Patton was a fiddler crab with a death wish. He shared a home in our roomy aquarium with a variety of tropical fish. But the cranky crustacean refused to live a peaceful underwater existence. From the top of every plant in the aquarium, he strained to reach the edge of the tank and the freedom that lay just beyond its glass walls.
He escaped a couple of times. Once my husband nearly ground him under his heel into the carpet before realizing Patton was once more on the loose.
Though it appeared Patton wanted to die, he just wanted to escape his circumstances. He didn’t have a big enough brain to figure out we were the ones keeping him safe, well fed, and clean. He was just a crab, after all.
I can relate to his desperation, though.
As the initial shock of Kevin’s injury gave way to realization of the depth of his loss, a dark cloud of despair enveloped us. Our caregiving duties were extensive. Each night I collapsed exhausted into bed, knowing that another day exactly like it awaited the dawn.
Outwardly, I put on a brave face. Inwardly, I circled the walls of our captivity and strained to find an escape from our situation. I alternately argued with God and begged Him for answers, for help, for relief.
Somehow we stumbled through the weeks and months. No thundering deliverance descended from heaven in answer to my prayers. But slowly, miraculously, Kevin began to improve. Bit by bit, we gathered up the fragments of our lives as one picks up the scattered pieces of an upended puzzle.
We built new dreams. We made new memories. We had fun together again. On the good days, even the walls seemed to recede into the background.
Months stretched into years. Much about our lives stayed the same. But somewhere along the way, I changed. Somewhere along the way, a Light broke through my prism of pain and bathed those once-hated walls in the soft, multicolored hues of sweet surrender.
One day I realized I had stopped searching for the door.
So when did my vision clear? When did I actually begin to see our world through God’s eyes and open my heart to its beauty? Was it the morning I noticed the gentle way our sons dressed their brother? Was it the afternoon I heard squeals of laughter erupting from our granddaughters as Uncle Kevin chased them through the house in his wheelchair?
Did I discover its majesty in the tears of his sisters, the smiles of his grandparents, or the prayers of his church family? Did I find it in my dear husband’s sacrificial decision to sit alone each night and watch over his broken son as he slept? Or was it in Kevin’s own determination to live for Christ?
Perhaps it was the day I saw myself in Patton.
I only know that one day I looked around me and discovered God has placed me in a truly exquisite and breathtaking world blessed by love, faith, and hope.
Patton wasn’t smart enough to trust us. But then, he was just a crab.
I am a child of God.
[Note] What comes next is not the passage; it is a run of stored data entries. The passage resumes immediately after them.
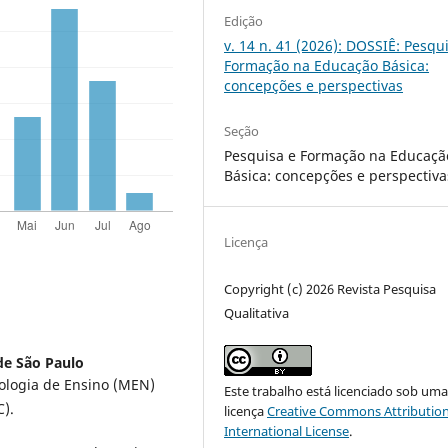
Edição
v. 14 n. 41 (2026): DOSSIÊ: Pesqu
Formação na Educação Básica:
concepções e perspectivas
Seção
Pesquisa e Formação na Educaçã
Básica: concepções e perspectiva
Licença
Copyright (c) 2026 Revista Pesquisa
Qualitativa
de São Paulo
ologia de Ensino (MEN)
Este trabalho está licenciado sob um
C).
licença
Creative Commons Attribution
International License
.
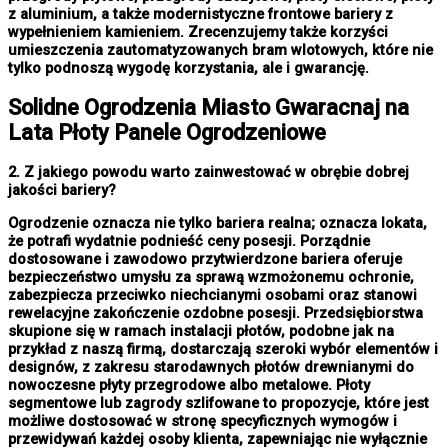
z aluminium, a także modernistyczne frontowe bariery z
wypełnieniem kamieniem. Zrecenzujemy także korzyści
umieszczenia zautomatyzowanych bram wlotowych, które nie
tylko podnoszą wygodę korzystania, ale i gwarancję.
Solidne
Ogrodzenia Miasto
Gwaracnaj na
Lata Płoty Panele Ogrodzeniowe
2. Z jakiego powodu warto zainwestować w obrębie dobrej
jakości bariery?
Ogrodzenie oznacza nie tylko bariera realna; oznacza lokata,
że potrafi wydatnie podnieść ceny posesji. Porządnie
dostosowane i zawodowo przytwierdzone bariera oferuje
bezpieczeństwo umysłu za sprawą wzmożonemu ochronie,
zabezpiecza przeciwko niechcianymi osobami oraz stanowi
rewelacyjne zakończenie ozdobne posesji. Przedsiębiorstwa
skupione się w ramach instalacji płotów, podobne jak na
przykład z naszą firmą, dostarczają szeroki wybór elementów i
designów, z zakresu starodawnych płotów drewnianymi do
nowoczesne płyty przegrodowe albo metalowe. Płoty
segmentowe lub zagrody szlifowane to propozycje, które jest
możliwe dostosować w stronę specyficznych wymogów i
przewidywań każdej osoby klienta, zapewniając nie wyłącznie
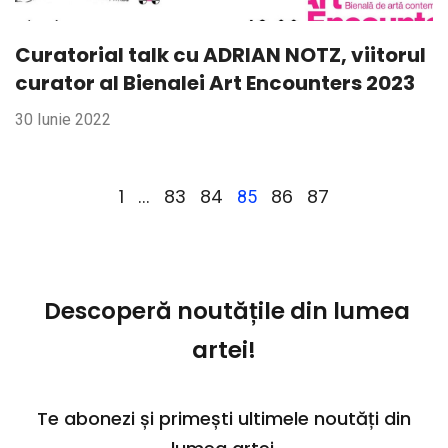
Curatorial talk cu ADRIAN NOTZ, viitorul
curator al Bienalei Art Encounters 2023
30 Iunie 2022
1
83
84
86
87
…
85
Descoperă noutățile din lumea
artei!
Te abonezi și primești ultimele noutăți din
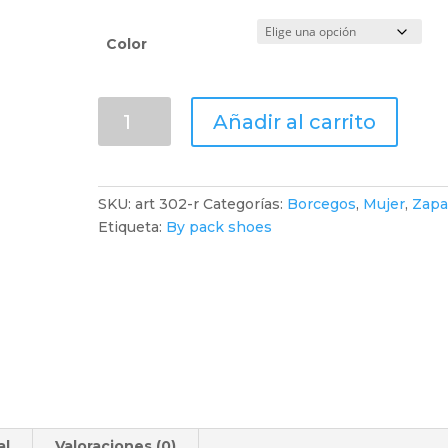
Color
Borcegos
Añadir al carrito
acordonados.
Cuero.
Rojos
cantidad
SKU:
art 302-r
Categorías:
Borcegos
,
Mujer
,
Zapa
Etiqueta:
By pack shoes
al
Valoraciones (0)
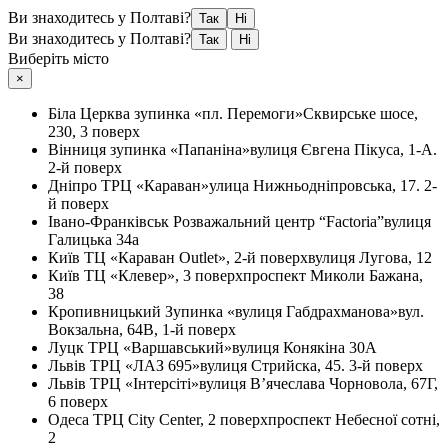
Ви знаходитесь у Полтаві?
Так
Ні
Ви знаходитесь у Полтаві?
Так
Ні
Виберіть місто
×
Біла Церква
зупинка «пл. Перемоги»
Сквирське шосе,
230, 3 поверх
Вінниця
зупинка «Папаніна»
вулиця Євгена Пікуса, 1-А.
2-й поверх
Дніпро
ТРЦ «Караван»
улица Нижньодніпровська, 17. 2-
й поверх
Івано-Франківськ
Розважальний центр “Factoria”
вулиця
Галицька 34а
Київ
ТЦ «Караван Outlet», 2-й поверх
вулиця Лугова, 12
Київ
ТЦ «Клевер», 3 поверх
проспект Миколи Бажана,
38
Кропивницький
Зупинка «вулиця Габдрахманова»
вул.
Вокзальна, 64В, 1-й поверх
Луцк
ТРЦ «Варшавський»
вулиця Конякіна 30А
Львів
ТРЦ «ЛАЗ 695»
вулиця Стрийска, 45. 3-й поверх
Львів
ТРЦ «Інтерсіті»
вулиця В’ячеслава Чорновола, 67Г,
6 поверх
Одеса
ТРЦ City Center, 2 поверх
проспект Небесної сотні,
2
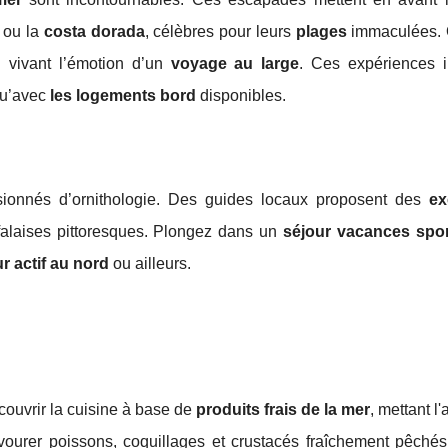
ou la
costa dorada
, célèbres pour leurs
plages
immaculées. 
n vivant l’émotion d’un
voyage au large
. Ces expériences i
 qu’avec
les logements bord
disponibles.
ssionnés d’ornithologie. Des guides locaux proposent des
ex
falaises pittoresques. Plongez dans un
séjour vacances spor
r actif au nord
ou ailleurs.
couvrir la cuisine à base de
produits frais de la mer
, mettant l
vourer poissons, coquillages et crustacés fraîchement pêchés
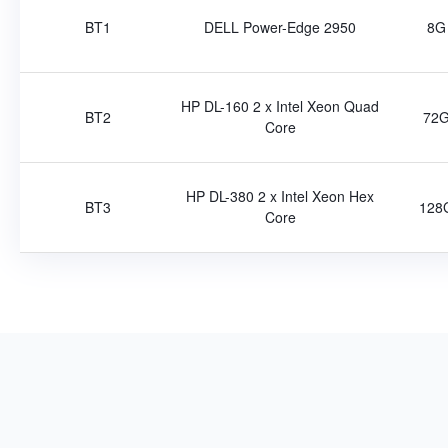
BT1
DELL Power-Edge 2950
8G
HP DL-160 2 x Intel Xeon Quad
BT2
72
Core
HP DL-380 2 x Intel Xeon Hex
BT3
128
Core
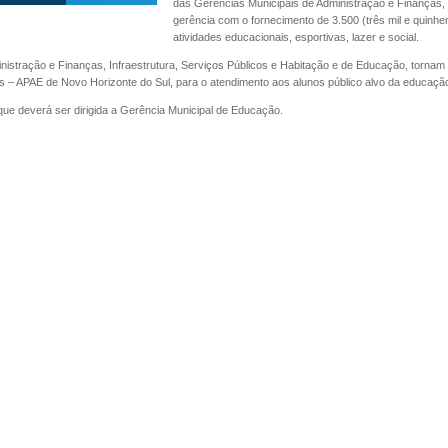
das Gerências Municipais de Administração e Finanças, I
gerência com o fornecimento de 3.500 (três mil e quinhen
atividades educacionais, esportivas, lazer e social.
istração e Finanças, Infraestrutura, Serviços Públicos e Habitação e de Educação, tornam pú
– APAE de Novo Horizonte do Sul, para o atendimento aos alunos público alvo da educação es
que deverá ser dirigida a Gerência Municipal de Educação.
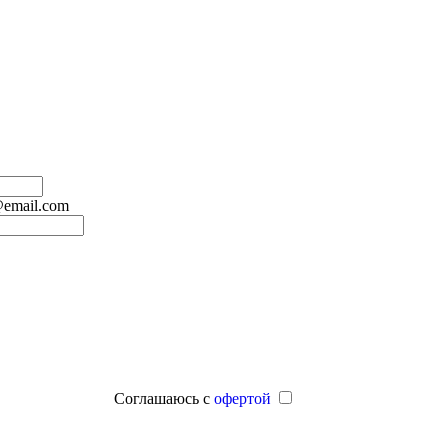
@email.com
Соглашаюсь с
офертой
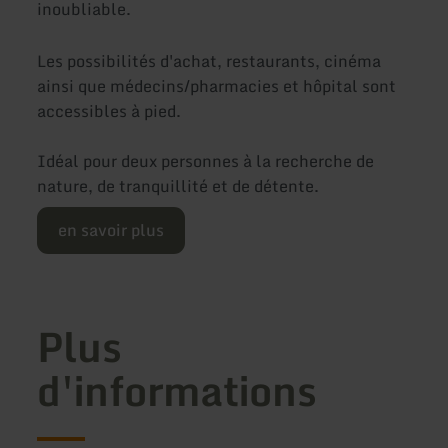
inoubliable.
Les possibilités d'achat, restaurants, cinéma
ainsi que médecins/pharmacies et hôpital sont
accessibles à pied.
Idéal pour deux personnes à la recherche de
nature, de tranquillité et de détente.
en savoir plus
Plus
d'informations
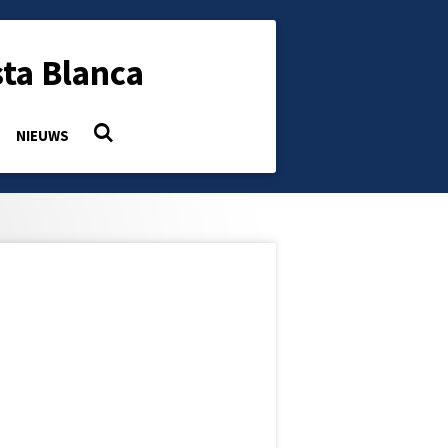
ta Blanca
NIEUWS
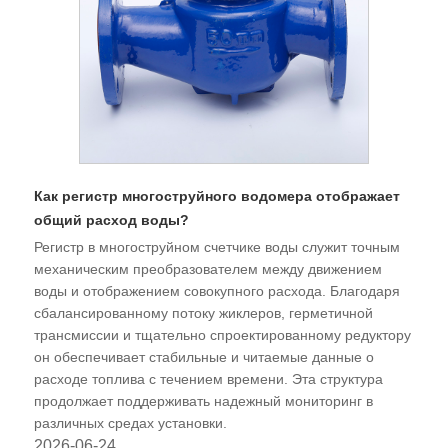
Как регистр многоструйного водомера отображает
общий расход воды?
Регистр в многоструйном счетчике воды служит точным
механическим преобразователем между движением
воды и отображением совокупного расхода. Благодаря
сбалансированному потоку жиклеров, герметичной
трансмиссии и тщательно спроектированному редуктору
он обеспечивает стабильные и читаемые данные о
расходе топлива с течением времени. Эта структура
продолжает поддерживать надежный мониторинг в
различных средах установки.
2026-06-24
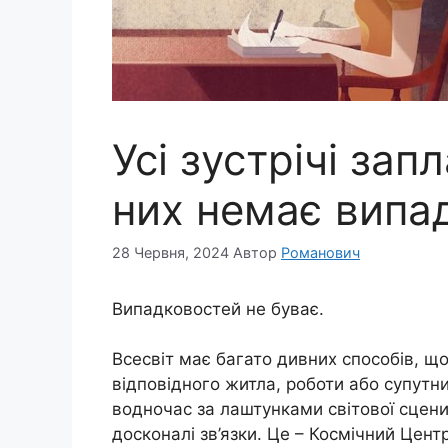
Усі зустрічі зап
них немає випа
28 Червня, 2024
Автор
Романович
Випадковостей не буває.
Всесвіт має багато дивних способів, щ
відповідного житла, роботи або супутник
водночас за лаштунками світової сцени
досконалі зв’язки. Це – Космічний Цент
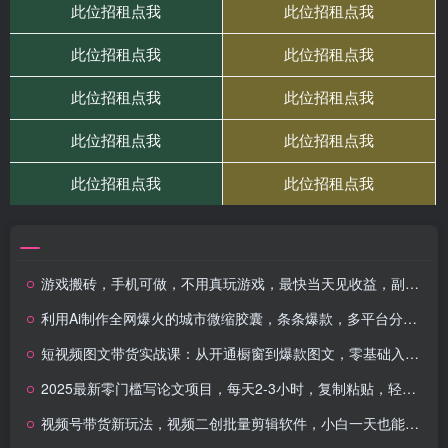
游戏搬砖，手机可做，不用真玩游戏，最快当天见收益，副业创业网创兼职
利用Ai制作全网爆火的城市微缩胶囊，条条爆款，多平台分发，疯狂涨粉变…
短视频图文带货实战课：从开通橱窗到爆款图文，零基础入门到精通带货
2025最新零门槛写论文项目，每天2-3小时，复制粘贴，轻松日入3张，附详细资料教程
视频号带货新玩法，视频二创批量剪辑软件，小白一天也能剪100条视频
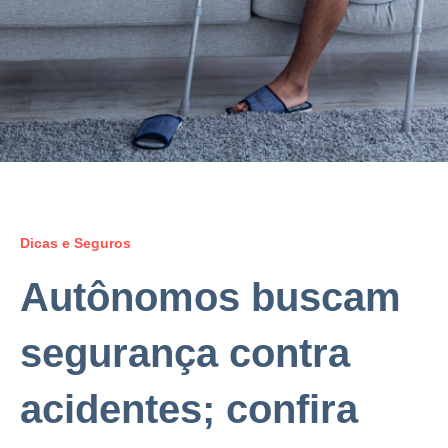
Dicas e Seguros
Autônomos buscam
segurança contra
acidentes; confira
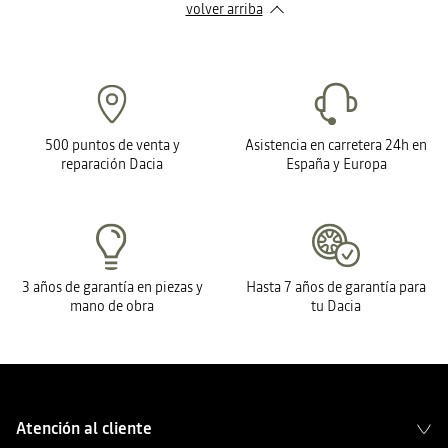
volver arriba
500 puntos de venta y
Asistencia en carretera 24h en
reparación Dacia
España y Europa
3 años de garantía en piezas y
Hasta 7 años de garantía para
mano de obra
tu Dacia
Atención al cliente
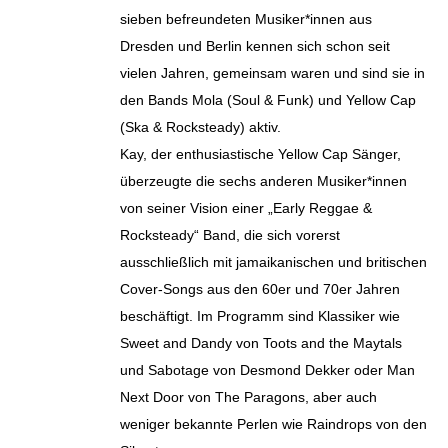
sieben befreundeten Musiker*innen aus
Dresden und Berlin kennen sich schon seit
vielen Jahren, gemeinsam waren und sind sie in
den Bands Mola (Soul & Funk) und Yellow Cap
(Ska & Rocksteady) aktiv.
Kay, der enthusiastische Yellow Cap Sänger,
überzeugte die sechs anderen Musiker*innen
von seiner Vision einer „Early Reggae &
Rocksteady“ Band, die sich vorerst
ausschließlich mit jamaikanischen und britischen
Cover-Songs aus den 60er und 70er Jahren
beschäftigt. Im Programm sind Klassiker wie
Sweet and Dandy von Toots and the Maytals
und Sabotage von Desmond Dekker oder Man
Next Door von The Paragons, aber auch
weniger bekannte Perlen wie Raindrops von den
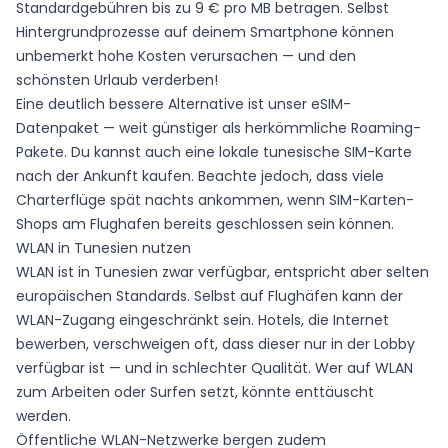
Standardgebühren bis zu 9 € pro MB betragen. Selbst
Hintergrundprozesse auf deinem Smartphone können
unbemerkt hohe Kosten verursachen — und den
schönsten Urlaub verderben!
Eine deutlich bessere Alternative ist unser eSIM-
Datenpaket — weit günstiger als herkömmliche Roaming-
Pakete. Du kannst auch eine lokale tunesische SIM-Karte
nach der Ankunft kaufen. Beachte jedoch, dass viele
Charterflüge spät nachts ankommen, wenn SIM-Karten-
Shops am Flughafen bereits geschlossen sein können.
WLAN in Tunesien nutzen
WLAN ist in Tunesien zwar verfügbar, entspricht aber selten
europäischen Standards. Selbst auf Flughäfen kann der
WLAN-Zugang eingeschränkt sein. Hotels, die Internet
bewerben, verschweigen oft, dass dieser nur in der Lobby
verfügbar ist — und in schlechter Qualität. Wer auf WLAN
zum Arbeiten oder Surfen setzt, könnte enttäuscht
werden.
Öffentliche WLAN-Netzwerke bergen zudem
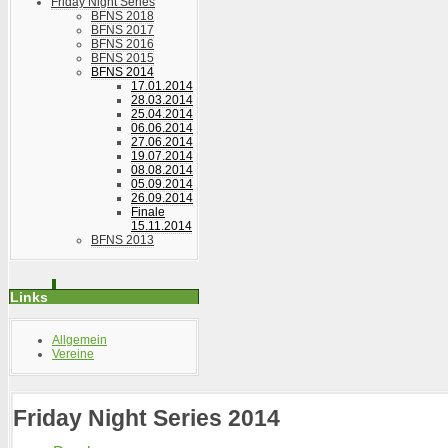
Friday Night Series
BFNS 2018
BFNS 2017
BFNS 2016
BFNS 2015
BFNS 2014
17.01.2014
28.03.2014
25.04.2014
06.06.2014
27.06.2014
19.07.2014
08.08.2014
05.09.2014
26.09.2014
Finale
15.11.2014
BFNS 2013
Links
Allgemein
Vereine
Friday Night Series 2014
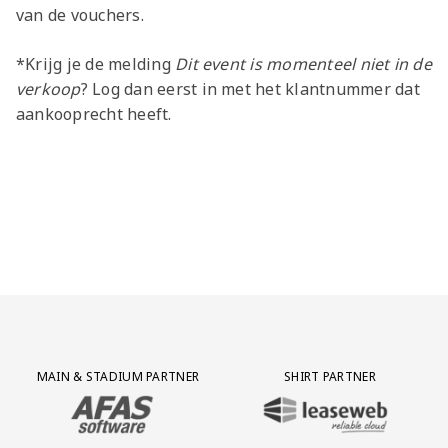
van de vouchers.
*Krijg je de melding
Dit event is momenteel niet in de
verkoop
? Log dan eerst in met het klantnummer dat
aankooprecht heeft.
Partner Logos Grid
MAIN & STADIUM PARTNER
SHIRT PARTNER
BEZOEK ONZE MAIN & STADIUM PARTNER AFAS SOFTWARE
BEZOEK ONZE SHIRT PARTNER LEAS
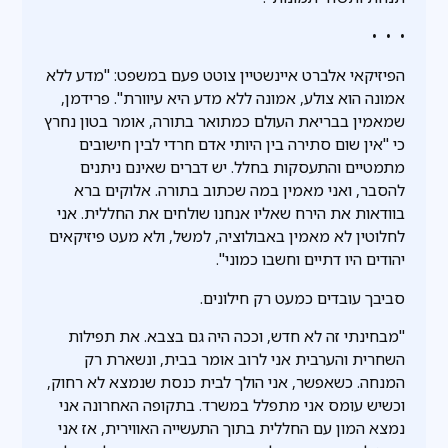
• • •
הפיזיקאי אלברט איינשטיין צוטט פעם במשפט: "מדע ללא
אמונה הוא צולע, אמונה ללא מדע היא עיוורת". פרידמן,
שמאמין בבריאת העולם כמתואר בתורה, אומר בטון נחרץ
כי "אין שום סתירה בין היותי אדם חרדי לבין חישובים
מתמטיים והתעסקות בחלל. יש דברים שאינם ניתנים
להסבר, ואני מאמין במה שכתוב בתורה. אלוקים ברא
בוודאות את הירח שאליו אנחנו שולחים את החללית. אני
לחלוטין לא מאמין באבולוציה, למשל, ולא מעט פיזיקאים
יהודים היו דתיים וחשבו כמוני".
סביבך עובדים כמעט רק חילונים.
"מבחינתי זה לא חדש, וככה היה גם בצבא. את תפילות
השחרית והערבית אני לרוב אומר בבית, ונשארת רק
המנחה. כשאפשר, אני הולך לבית כנסת שנמצא לא רחוק,
וכשיש עומס אני מתפלל במשרד. בתקופה האחרונה אני
נמצא המון עם החללית בתוך התעשייה האווירית, אז אני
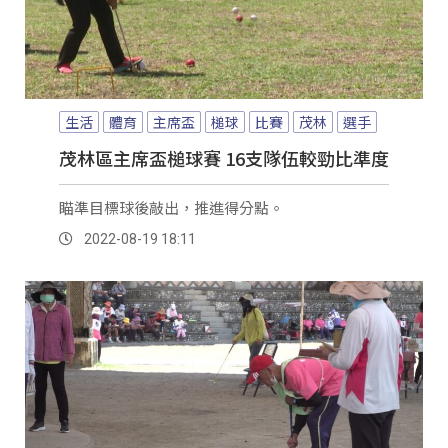
生活
體育
主席盃
槌球
比賽
茂林
選手
茂林區主席盃槌球賽 16支隊伍較勁比準度
瞄準目標球後敲出，推進得分點。
2022-08-19 18:11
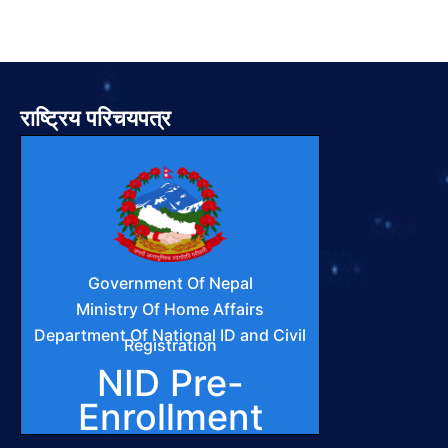
राष्ट्रिय परिचयपत्र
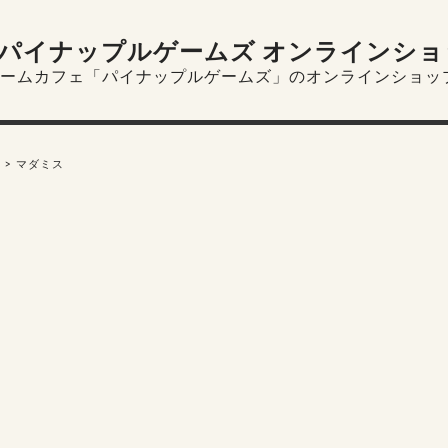
パイナップルゲームズ オンラインショ
ームカフェ「パイナップルゲームズ」のオンラインショッ
マダミス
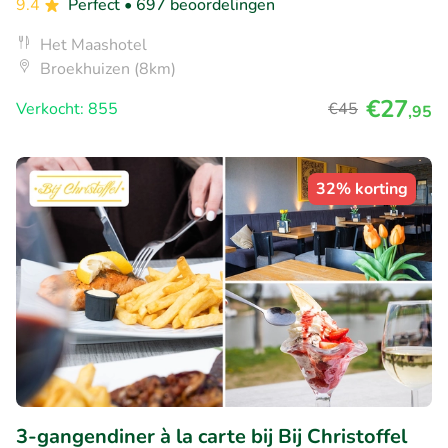
9.4
Perfect
• 697 beoordelingen
Het Maashotel
Broekhuizen (8km)
€27
Verkocht: 855
€45
,95
32% korting
3-gangendiner à la carte bij Bij Christoffel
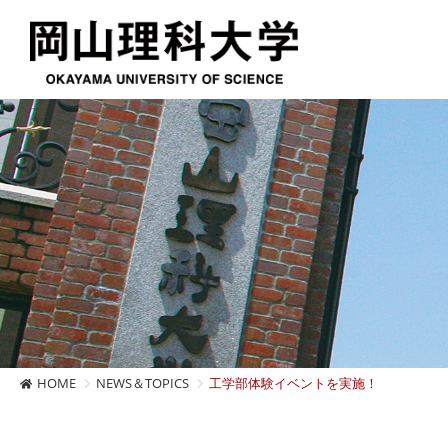
HOME
NEWS＆TOPICS
工学部体験イベントを実施！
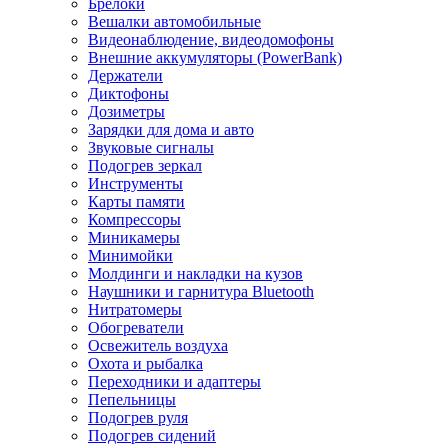
Брелоки
Вешалки автомобильные
Видеонаблюдение, видеодомофоны
Внешние аккумуляторы (PowerBank)
Держатели
Диктофоны
Дозиметры
Зарядки для дома и авто
Звуковые сигналы
Подогрев зеркал
Инструменты
Карты памяти
Компрессоры
Миникамеры
Минимойки
Молдинги и накладки на кузов
Наушники и гарнитура Bluetooth
Нитратомеры
Обогреватели
Освежитель воздуха
Охота и рыбалка
Переходники и адаптеры
Пепельницы
Подогрев руля
Подогрев сидений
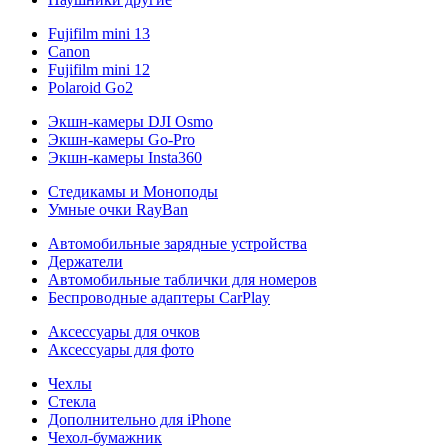
Fujifilm mini 13
Canon
Fujifilm mini 12
Polaroid Go2
Экшн-камеры DJI Osmo
Экшн-камеры Go-Pro
Экшн-камеры Insta360
Стедикамы и Моноподы
Умные очки RayBan
Автомобильные зарядные устройства
Держатели
Автомобильные таблички для номеров
Беспроводные адаптеры CarPlay
Аксессуары для очков
Аксессуары для фото
Чехлы
Стекла
Дополнительно для iPhone
Чехол-бумажник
The walls I see are really His hands cupped around me to keep me from harm. Now I understand that, in God’s hands, we are loved, safe, and truly free.
Precious Creator, how often I have been as unthinking as Patton, so desperate to escape painful circumstances that I forget the walls I see are really Your hands protecting me. Help me to understand and trust in Your goodness. Amen.